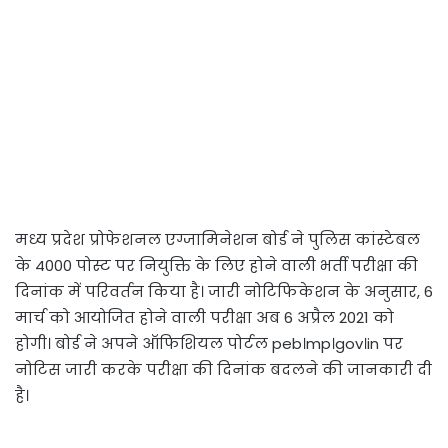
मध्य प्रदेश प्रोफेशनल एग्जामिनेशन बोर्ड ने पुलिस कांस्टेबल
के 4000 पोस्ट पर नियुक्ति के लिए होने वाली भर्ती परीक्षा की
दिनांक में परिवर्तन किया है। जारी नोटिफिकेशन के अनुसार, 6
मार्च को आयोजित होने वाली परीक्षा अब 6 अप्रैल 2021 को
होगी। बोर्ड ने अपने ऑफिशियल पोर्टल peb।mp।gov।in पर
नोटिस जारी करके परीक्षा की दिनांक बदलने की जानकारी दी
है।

++++

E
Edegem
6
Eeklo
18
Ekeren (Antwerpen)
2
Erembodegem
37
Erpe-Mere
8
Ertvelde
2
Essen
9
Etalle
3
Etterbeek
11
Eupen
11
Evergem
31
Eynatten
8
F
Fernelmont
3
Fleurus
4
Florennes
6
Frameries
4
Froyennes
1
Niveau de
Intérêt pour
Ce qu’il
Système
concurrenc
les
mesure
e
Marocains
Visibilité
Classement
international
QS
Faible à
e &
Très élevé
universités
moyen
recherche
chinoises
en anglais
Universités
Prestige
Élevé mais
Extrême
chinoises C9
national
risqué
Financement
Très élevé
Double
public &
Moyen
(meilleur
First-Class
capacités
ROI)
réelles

++++

**Task directions**
The listing above holds a line with "Ekeren (Antwerpen)" and a line with "Financement". Print the stretch from the first through the second, exactly and alone.

**Your solution**
Ekeren (Antwerpen)
2
Erembodegem
37
Erpe-Mere
8
Ertvelde
2
Essen
9
Etalle
3
Etterbeek
11
Eupen
11
Evergem
31
Eynatten
8
F
Fernelmont
3
Fleurus
4
Florennes
6
Frameries
4
Froyennes
1
Niveau de
Intérêt pour
Ce qu’il
Système
concurrenc
les
mesure
e
Marocains
Visibilité
Classement
international
QS
Faible à
e &
Très élevé
universités
moyen
recherche
chinoises
en anglais
Universités
Prestige
Élevé mais
Extrême
chinoises C9
national
risqué
Financement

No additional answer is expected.